- **WHAT TO PRODUCE**:
Note each line of the listing that contains the string "英作文会話", and copy it.

::::

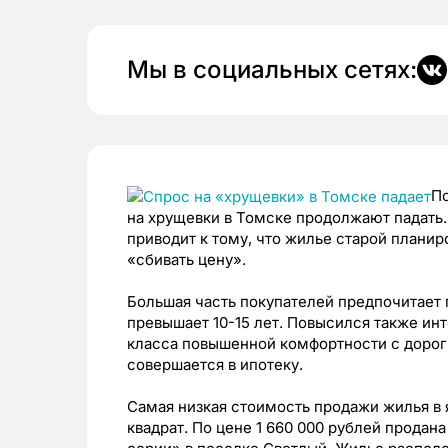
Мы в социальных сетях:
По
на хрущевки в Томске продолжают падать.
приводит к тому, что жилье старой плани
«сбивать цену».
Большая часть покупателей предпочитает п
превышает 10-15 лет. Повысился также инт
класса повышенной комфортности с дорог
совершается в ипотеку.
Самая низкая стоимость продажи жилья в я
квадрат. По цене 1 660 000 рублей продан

::::

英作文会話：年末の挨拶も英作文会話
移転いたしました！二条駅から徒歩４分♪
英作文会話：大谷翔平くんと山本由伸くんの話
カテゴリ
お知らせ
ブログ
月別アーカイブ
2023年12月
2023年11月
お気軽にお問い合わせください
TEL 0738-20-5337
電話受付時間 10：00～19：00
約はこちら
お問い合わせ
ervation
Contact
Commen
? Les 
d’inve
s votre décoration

::::

- **EXERCISE SOLUTION**:
英作文会話：年末の挨拶も英作文会話
英作文会話：大谷翔平くんと山本由伸くんの話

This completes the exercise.